■ RECORDS FOR THE TASK:
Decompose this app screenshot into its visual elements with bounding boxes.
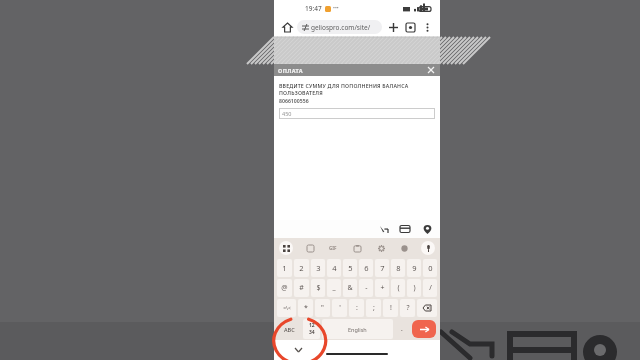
staticText: # [299, 283, 304, 293]
button[interactable]: geliospro.com/site/log [297, 20, 382, 34]
button[interactable]: " [315, 299, 330, 317]
staticText: 5 [348, 263, 353, 273]
staticText: ВВЕДИТЕ СУММУ ДЛЯ ПОПОЛНЕНИЯ БАЛАНСА ПОЛ… [279, 82, 435, 96]
button[interactable]: 0 [423, 259, 437, 277]
staticText: : [356, 303, 358, 313]
staticText: $ [316, 283, 321, 293]
staticText: . [401, 325, 403, 333]
button[interactable]: English [322, 319, 393, 339]
button[interactable]: Autofill [375, 221, 391, 237]
staticText: 8066100556 [279, 97, 309, 104]
button[interactable]: ) [407, 279, 421, 297]
button[interactable]: + [375, 279, 389, 297]
staticText: @ [281, 283, 288, 293]
button[interactable]: Send [412, 320, 436, 338]
button[interactable]: 6 [359, 259, 373, 277]
staticText: GIF [329, 245, 337, 251]
button[interactable]: GIF [326, 241, 340, 255]
button[interactable]: ABC [277, 319, 301, 339]
staticText: ABC [284, 326, 295, 333]
staticText: 3 [316, 263, 321, 273]
staticText: 4 [332, 263, 337, 273]
staticText: 7 [380, 263, 385, 273]
button[interactable]: Settings [374, 241, 388, 255]
staticText: 12 [309, 322, 315, 329]
staticText: ) [413, 283, 416, 293]
button[interactable]: Backspace [417, 299, 437, 317]
button[interactable]: Keyboard settings [279, 241, 293, 255]
button[interactable]: ( [391, 279, 405, 297]
button[interactable]: ! [383, 299, 398, 317]
button[interactable]: Tabs [403, 20, 417, 34]
button[interactable]: ; [366, 299, 381, 317]
button[interactable]: New tab [386, 20, 400, 34]
button[interactable]: ? [400, 299, 415, 317]
button[interactable]: 5 [343, 259, 357, 277]
staticText: " [321, 303, 324, 313]
button[interactable]: 7 [375, 259, 389, 277]
staticText: =\< [283, 305, 291, 312]
staticText: ••• [333, 5, 339, 12]
button[interactable]: _ [327, 279, 341, 297]
staticText: 0 [428, 263, 433, 273]
button[interactable]: Clipboard [350, 241, 364, 255]
button[interactable]: * [298, 299, 313, 317]
button[interactable]: 1 [277, 259, 292, 277]
button[interactable]: Close [426, 65, 436, 75]
button[interactable]: & [343, 279, 357, 297]
staticText: + [380, 283, 385, 293]
staticText: / [429, 283, 432, 293]
button[interactable]: 9 [407, 259, 421, 277]
button[interactable]: / [423, 279, 437, 297]
staticText: 1 [282, 263, 287, 273]
button[interactable]: @ [277, 279, 292, 297]
staticText: - [365, 283, 368, 293]
button[interactable]: 8 [391, 259, 405, 277]
button[interactable]: 4 [327, 259, 341, 277]
staticText: ОПЛАТА [278, 67, 303, 74]
staticText: 19:47 [305, 4, 322, 13]
button[interactable]: More options [420, 20, 434, 34]
button[interactable]: 2 [294, 259, 309, 277]
button[interactable]: =\< [277, 299, 296, 317]
staticText: 9 [412, 263, 417, 273]
button[interactable]: . [395, 319, 409, 339]
button[interactable]: Addresses [419, 221, 435, 237]
staticText: ! [390, 303, 392, 313]
button[interactable]: 450 [279, 108, 435, 119]
staticText: English [348, 326, 367, 333]
staticText: 2 [299, 263, 304, 273]
button[interactable]: Emoji [397, 241, 411, 255]
button[interactable]: Payment cards [397, 221, 413, 237]
button[interactable]: # [294, 279, 309, 297]
staticText: & [347, 283, 353, 293]
button[interactable]: ' [332, 299, 347, 317]
button[interactable]: Voice input [421, 241, 435, 255]
button[interactable]: Home [280, 20, 294, 34]
button[interactable]: Hide keyboard [292, 344, 304, 356]
button[interactable]: $ [311, 279, 325, 297]
staticText: ( [397, 283, 400, 293]
staticText: 34 [309, 329, 315, 336]
staticText: ? [406, 303, 410, 313]
staticText: 6 [364, 263, 369, 273]
staticText: _ [332, 283, 336, 293]
staticText: ' [339, 303, 341, 313]
staticText: ; [373, 303, 375, 313]
staticText: 450 [282, 110, 292, 117]
staticText: 8 [396, 263, 401, 273]
button[interactable]: 3 [311, 259, 325, 277]
button[interactable]: : [349, 299, 364, 317]
staticText: * [304, 303, 308, 313]
button[interactable]: Numbers [303, 319, 320, 339]
button[interactable]: Stickers [303, 241, 317, 255]
staticText: geliospro.com/site/log [311, 23, 377, 32]
button[interactable]: - [359, 279, 373, 297]
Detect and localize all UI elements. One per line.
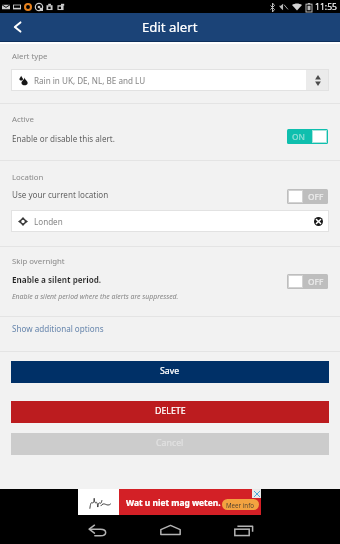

■ WHAT THE EXERCISE ASKS:
Filter the listing above so that only lines holding the word "elements" remain, and report those lines.

■ WRITTEN RESPONSE:
Decompose this app screenshot into its visual elements with bounding boxes.
Detect and localize all UI elements. One per line.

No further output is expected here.